Embedded Systems Software, Computer Networking and Geeky Fun

nerd1951.com

March 30, 2007

Creative Commons License

Filed under: News, Rants — harvey.sugar @ 8:31 pm

If you are very observant you may have noticed that there is something new in the second column of this page: The Creative Commons License. It’s right above the copyright notice.

Basically this license states that it’s ok to copy my stuff, mix it up with your own stuff and display it or publish it in any way you like as long as you attribute my stuff to me. The easiest way to do this is to use a link to my web page.

I decided to use and display this license because I want to share my ideas and opinions freely. If anyone finds anything on my website interesting enough to re-publish it, that’s great. But my writing still belongs to me. That’s why there is a copyright notice on the page. Without the creative commons license your rights to republish my stuff is pretty restricted and I don’t want that.

As long as I’m talking about attribution, I have to note that I got the idea and the link to the creative commons license from the XKCD web site.

• • •
 

How to get 500 hits in one day

Filed under: News, Geeky Fun — harvey.sugar @ 8:13 pm

I have to admit that I’m vain enough to check my web stats every day on Google Analytics. I usually get no more than ten or twelve hits on a good day. On the weekends I usually get just one or two. Most of you people must be reading this stuff at work when you should be grinding out code.

Imagine my surprise when I found out that I had almost 500 hits today. My initial reaction was that this had to be related to some kind of spam attack or other web nonsense. Then I looked at the source of all this traffic. Almost all of my web visitors came here from the Dilbert Blog and I knew the reason why.

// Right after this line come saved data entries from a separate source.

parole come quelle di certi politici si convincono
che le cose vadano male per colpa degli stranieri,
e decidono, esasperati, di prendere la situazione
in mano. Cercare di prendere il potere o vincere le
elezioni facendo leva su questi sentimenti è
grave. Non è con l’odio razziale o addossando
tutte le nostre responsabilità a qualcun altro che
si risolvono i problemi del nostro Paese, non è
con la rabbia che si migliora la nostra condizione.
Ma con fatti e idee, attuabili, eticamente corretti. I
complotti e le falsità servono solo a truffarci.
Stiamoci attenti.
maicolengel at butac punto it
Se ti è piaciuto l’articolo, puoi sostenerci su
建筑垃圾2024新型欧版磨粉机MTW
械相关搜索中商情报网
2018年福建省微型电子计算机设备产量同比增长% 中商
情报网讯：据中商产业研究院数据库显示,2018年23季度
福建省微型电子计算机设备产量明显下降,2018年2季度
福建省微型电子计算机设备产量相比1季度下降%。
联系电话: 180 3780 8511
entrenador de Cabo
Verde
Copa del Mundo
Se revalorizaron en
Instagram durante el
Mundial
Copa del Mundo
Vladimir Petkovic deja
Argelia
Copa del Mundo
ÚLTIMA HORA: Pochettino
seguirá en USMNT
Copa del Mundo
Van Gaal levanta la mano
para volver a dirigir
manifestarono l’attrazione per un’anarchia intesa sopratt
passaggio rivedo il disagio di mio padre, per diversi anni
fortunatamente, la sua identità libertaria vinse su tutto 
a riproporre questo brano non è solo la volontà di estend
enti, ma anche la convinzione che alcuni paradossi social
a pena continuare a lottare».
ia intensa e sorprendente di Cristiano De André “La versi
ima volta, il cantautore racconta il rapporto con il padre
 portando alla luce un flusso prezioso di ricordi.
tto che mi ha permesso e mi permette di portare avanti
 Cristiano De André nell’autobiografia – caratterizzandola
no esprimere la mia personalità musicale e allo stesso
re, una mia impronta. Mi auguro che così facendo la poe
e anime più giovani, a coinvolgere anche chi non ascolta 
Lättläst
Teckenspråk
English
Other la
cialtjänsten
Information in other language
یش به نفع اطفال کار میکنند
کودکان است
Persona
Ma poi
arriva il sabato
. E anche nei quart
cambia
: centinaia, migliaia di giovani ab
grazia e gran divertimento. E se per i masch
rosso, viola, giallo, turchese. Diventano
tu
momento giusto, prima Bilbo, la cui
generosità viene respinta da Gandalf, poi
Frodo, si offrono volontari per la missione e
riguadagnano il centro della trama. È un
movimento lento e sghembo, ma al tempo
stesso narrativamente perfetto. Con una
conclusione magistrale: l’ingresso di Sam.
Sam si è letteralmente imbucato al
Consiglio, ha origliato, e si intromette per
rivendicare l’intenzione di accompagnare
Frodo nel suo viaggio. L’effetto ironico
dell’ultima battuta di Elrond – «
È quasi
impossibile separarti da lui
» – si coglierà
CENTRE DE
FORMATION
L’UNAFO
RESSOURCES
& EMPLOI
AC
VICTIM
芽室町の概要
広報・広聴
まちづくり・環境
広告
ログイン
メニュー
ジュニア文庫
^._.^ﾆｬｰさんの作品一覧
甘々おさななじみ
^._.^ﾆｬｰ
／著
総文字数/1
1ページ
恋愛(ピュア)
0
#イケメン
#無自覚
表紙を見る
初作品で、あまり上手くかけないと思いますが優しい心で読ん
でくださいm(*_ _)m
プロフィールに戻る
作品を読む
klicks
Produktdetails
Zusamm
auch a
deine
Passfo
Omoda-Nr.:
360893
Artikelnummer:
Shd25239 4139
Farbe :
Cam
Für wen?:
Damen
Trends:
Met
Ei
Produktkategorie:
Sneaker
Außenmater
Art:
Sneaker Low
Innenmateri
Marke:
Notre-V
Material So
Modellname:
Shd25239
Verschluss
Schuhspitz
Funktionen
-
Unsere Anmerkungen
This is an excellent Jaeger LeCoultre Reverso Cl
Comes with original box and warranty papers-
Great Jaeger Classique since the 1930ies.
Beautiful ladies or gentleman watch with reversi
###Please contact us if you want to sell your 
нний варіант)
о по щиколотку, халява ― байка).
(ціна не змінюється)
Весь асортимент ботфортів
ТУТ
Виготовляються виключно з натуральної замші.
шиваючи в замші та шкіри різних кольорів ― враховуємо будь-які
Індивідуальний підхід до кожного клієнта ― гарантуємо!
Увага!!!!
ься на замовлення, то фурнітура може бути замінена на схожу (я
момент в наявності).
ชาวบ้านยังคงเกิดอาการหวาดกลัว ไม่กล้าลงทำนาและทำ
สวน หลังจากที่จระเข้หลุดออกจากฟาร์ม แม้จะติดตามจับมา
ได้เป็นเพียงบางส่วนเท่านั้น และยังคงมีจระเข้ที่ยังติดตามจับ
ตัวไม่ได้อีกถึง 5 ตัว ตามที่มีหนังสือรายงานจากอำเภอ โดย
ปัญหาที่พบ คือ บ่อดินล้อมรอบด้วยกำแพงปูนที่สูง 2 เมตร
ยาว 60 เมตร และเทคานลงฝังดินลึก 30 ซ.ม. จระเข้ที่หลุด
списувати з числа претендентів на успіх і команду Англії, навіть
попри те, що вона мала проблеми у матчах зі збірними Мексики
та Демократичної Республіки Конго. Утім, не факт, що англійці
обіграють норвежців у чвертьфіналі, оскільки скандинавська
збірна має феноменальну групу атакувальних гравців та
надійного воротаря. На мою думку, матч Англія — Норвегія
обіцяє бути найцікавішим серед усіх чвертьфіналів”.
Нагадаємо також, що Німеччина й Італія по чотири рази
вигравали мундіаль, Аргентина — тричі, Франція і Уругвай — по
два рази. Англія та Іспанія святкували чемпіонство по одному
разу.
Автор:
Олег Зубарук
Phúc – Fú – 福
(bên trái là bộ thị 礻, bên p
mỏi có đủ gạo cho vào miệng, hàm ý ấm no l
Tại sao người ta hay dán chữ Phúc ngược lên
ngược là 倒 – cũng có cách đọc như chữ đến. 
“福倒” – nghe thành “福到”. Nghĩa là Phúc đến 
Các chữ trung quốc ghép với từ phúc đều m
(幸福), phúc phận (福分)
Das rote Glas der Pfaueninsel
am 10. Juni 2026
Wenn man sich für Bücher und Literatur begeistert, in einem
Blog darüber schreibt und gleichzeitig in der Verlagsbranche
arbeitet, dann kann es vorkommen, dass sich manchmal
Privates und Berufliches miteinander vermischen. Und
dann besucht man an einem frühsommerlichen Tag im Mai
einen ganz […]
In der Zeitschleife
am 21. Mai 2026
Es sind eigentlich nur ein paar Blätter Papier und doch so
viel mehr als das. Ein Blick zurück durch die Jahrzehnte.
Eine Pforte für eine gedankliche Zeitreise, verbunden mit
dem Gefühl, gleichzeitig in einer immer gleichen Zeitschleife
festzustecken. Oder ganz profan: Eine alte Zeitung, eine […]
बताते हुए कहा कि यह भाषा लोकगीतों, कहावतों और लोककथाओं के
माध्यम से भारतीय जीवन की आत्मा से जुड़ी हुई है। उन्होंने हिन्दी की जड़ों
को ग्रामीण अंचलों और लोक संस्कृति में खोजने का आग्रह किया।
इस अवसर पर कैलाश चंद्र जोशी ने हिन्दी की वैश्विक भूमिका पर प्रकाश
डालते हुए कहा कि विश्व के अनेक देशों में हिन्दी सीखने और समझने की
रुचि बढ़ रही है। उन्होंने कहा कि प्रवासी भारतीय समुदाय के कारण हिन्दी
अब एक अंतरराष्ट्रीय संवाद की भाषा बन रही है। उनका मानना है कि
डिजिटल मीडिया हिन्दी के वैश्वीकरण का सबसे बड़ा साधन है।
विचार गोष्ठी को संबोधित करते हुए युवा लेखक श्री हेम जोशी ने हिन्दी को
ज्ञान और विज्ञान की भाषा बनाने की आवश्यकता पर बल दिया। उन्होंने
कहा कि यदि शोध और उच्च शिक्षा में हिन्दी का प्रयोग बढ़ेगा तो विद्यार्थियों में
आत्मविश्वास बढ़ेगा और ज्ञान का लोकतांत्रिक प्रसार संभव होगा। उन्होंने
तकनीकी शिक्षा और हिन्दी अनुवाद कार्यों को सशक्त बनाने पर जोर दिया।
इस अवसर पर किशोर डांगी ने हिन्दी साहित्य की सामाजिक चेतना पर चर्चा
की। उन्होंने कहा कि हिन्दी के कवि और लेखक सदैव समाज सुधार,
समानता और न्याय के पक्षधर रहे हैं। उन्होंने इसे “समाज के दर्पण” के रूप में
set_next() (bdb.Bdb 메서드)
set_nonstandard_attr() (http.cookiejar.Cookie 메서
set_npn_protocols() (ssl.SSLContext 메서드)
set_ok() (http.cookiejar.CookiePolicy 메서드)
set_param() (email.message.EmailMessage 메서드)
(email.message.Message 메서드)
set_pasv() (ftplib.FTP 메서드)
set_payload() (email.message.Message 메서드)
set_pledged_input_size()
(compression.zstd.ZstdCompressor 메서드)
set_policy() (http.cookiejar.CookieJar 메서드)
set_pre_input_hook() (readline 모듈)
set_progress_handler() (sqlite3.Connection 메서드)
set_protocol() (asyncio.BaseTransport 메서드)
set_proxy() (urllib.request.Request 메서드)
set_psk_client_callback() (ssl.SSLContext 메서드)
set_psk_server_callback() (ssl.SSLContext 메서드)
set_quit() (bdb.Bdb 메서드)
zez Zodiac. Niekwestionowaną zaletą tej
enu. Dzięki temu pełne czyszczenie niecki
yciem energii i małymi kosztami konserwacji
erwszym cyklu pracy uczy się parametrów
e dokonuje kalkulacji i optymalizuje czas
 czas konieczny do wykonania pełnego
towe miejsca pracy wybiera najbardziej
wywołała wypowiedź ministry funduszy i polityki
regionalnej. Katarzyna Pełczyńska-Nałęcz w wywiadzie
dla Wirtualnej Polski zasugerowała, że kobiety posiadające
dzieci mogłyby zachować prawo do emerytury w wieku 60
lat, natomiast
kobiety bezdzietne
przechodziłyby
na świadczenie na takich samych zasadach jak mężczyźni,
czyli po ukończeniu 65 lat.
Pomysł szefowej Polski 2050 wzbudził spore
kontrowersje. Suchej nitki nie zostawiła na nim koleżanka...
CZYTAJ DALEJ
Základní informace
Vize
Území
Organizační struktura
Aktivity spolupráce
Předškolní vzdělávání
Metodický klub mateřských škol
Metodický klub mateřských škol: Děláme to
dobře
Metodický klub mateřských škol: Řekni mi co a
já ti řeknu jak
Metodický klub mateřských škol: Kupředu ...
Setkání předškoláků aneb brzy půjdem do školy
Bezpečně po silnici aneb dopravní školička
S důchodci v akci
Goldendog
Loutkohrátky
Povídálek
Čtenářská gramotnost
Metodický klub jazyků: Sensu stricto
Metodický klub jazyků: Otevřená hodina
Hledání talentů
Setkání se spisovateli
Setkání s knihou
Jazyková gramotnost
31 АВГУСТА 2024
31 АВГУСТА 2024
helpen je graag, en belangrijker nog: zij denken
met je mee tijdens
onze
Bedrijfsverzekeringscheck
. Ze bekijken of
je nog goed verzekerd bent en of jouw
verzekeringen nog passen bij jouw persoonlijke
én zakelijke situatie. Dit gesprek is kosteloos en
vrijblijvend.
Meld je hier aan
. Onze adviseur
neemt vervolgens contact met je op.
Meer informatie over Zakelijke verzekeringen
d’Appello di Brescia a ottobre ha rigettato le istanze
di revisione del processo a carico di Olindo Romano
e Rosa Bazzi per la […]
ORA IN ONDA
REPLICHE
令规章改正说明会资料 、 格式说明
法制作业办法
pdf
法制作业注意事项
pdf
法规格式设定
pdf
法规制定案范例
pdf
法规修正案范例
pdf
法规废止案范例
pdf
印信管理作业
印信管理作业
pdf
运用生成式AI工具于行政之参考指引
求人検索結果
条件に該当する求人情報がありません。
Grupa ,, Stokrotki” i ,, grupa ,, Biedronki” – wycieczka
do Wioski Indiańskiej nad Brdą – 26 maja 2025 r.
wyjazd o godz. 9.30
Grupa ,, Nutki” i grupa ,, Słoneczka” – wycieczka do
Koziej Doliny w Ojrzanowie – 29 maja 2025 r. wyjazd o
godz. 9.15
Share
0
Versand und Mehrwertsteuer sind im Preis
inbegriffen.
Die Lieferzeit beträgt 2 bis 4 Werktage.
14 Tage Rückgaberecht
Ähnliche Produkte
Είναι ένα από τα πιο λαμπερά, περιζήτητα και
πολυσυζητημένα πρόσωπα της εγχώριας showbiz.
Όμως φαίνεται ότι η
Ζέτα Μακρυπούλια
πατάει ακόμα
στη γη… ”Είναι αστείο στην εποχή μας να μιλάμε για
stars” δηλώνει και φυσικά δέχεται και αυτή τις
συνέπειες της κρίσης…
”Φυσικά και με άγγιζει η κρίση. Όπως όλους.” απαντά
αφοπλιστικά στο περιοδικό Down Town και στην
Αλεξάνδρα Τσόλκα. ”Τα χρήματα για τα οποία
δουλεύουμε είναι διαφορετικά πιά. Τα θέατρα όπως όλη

Today, Scott Adams was talking about April Fools Jokes and asked his readers to comment on their own favorite pranks. A while back I talked about a harmless yet evil stunt that I pulled off in middle school. I thought Scott’s audience would appreciate my evil genius stunt so I posted a link to my blog on the Dilbert Blog. I guess I did an April Fools Joke on myself. Well at least four or five hundred of his readers were curious enough to come and have a look. Most of them, like over 95%, didn’t find my blog interesting enough to look around at any other pages. I guess that proves that there are really only about a dozen people in the world who think the stuff I write about is interesting…. Sigh…..

• • •
 

March 28, 2007

Learning by Teaching

Filed under: News, Rants — harvey.sugar @ 9:50 pm

I was a Boy Scout leader for a number of years and the part I enjoyed most was teaching outdoor skills to the scouts and new leaders. We had a motto about learning: “Watch it, do it, teach it.” Meaning to really learn a new skill you should get instruction, put what you learned to use, then teach the skill to someone else.

I’m always trying to learn new skills and technology and this is one reason I love to teach. When I wanted to learn Java a few years ago, I knew that I would not invest the time unless someone gave me a project to do and no one was about to give me a Java project until I learned Java. I looked at the typical professional seminars on Java programming but I feel like most of these are a waste of time. Unless you have some projects to do you won’t learn a programming language.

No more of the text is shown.